> **Assigned task**
Please return only the lines from the one with "collecting dust in the garage…now I have" through the final line of the data, unchanged, with pictures omitted.

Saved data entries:
* * * * * * * * *
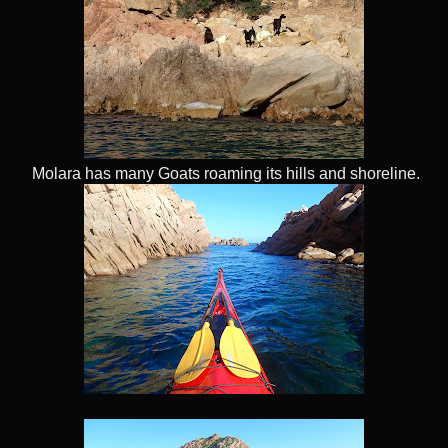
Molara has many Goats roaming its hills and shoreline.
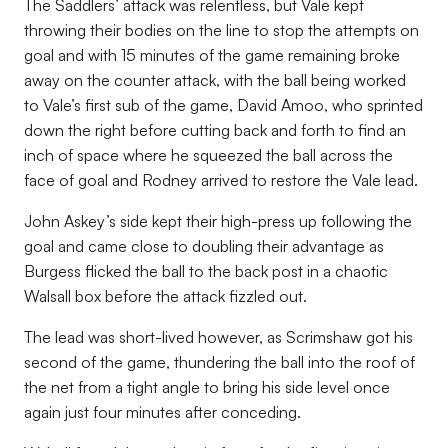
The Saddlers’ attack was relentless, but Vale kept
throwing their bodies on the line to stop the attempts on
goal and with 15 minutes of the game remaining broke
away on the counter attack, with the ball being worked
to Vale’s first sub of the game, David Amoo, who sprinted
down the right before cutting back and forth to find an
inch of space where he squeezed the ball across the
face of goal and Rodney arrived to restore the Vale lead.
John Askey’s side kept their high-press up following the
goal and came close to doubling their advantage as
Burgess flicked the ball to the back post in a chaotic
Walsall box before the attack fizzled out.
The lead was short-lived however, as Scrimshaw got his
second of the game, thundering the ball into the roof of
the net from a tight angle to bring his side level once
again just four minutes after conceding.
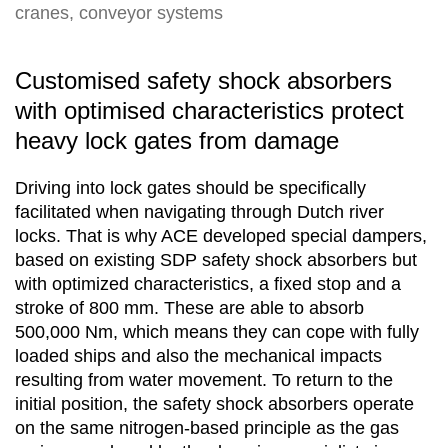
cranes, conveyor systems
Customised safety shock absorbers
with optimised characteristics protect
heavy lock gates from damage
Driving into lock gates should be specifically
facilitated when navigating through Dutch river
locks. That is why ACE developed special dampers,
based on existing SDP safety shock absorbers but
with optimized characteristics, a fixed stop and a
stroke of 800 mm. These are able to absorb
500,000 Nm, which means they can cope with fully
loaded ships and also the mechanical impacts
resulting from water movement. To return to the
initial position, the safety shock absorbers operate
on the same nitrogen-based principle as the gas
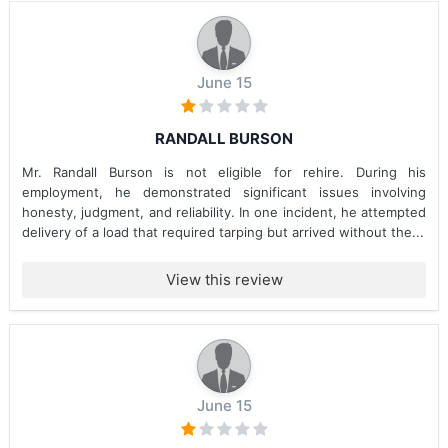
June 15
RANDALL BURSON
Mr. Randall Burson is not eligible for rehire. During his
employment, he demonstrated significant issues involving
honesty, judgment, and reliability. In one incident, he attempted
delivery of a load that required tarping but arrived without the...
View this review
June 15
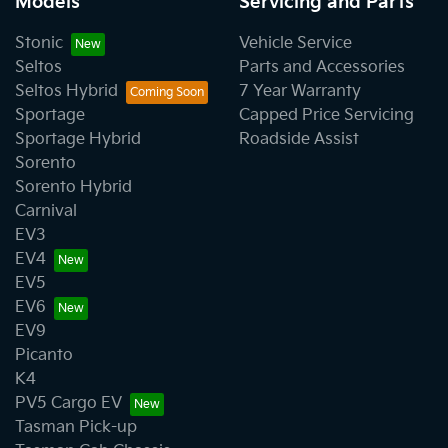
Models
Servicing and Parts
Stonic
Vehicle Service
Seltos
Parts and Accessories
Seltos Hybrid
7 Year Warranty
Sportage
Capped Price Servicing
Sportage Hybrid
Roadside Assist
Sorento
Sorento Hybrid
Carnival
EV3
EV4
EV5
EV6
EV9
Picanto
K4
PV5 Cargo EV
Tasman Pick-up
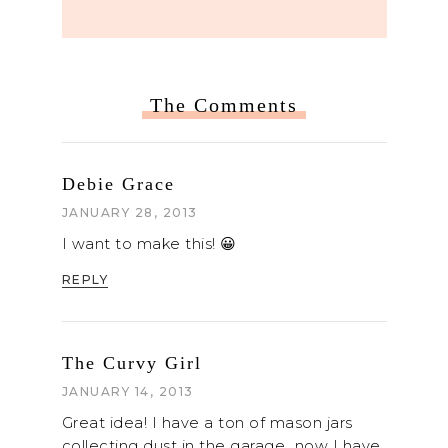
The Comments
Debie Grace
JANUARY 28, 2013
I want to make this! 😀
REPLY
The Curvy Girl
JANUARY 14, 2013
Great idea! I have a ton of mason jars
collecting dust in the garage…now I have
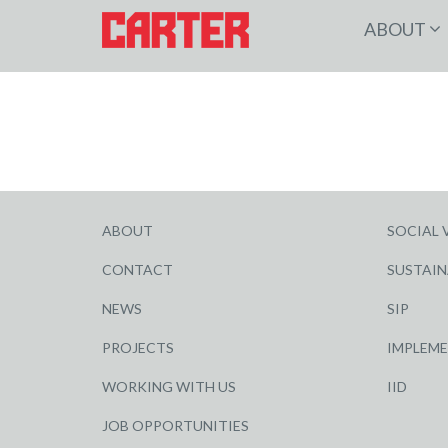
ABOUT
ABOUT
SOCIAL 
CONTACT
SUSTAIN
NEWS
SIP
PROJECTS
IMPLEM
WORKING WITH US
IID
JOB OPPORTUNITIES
* * * * * * * * *
> **Response area**
collecting dust in the garage…now I have
ABOUT
ABOUT
SOCIAL 
CONTACT
SUSTAIN
NEWS
SIP
PROJECTS
IMPLEM
WORKING WITH US
IID
JOB OPPORTUNITIES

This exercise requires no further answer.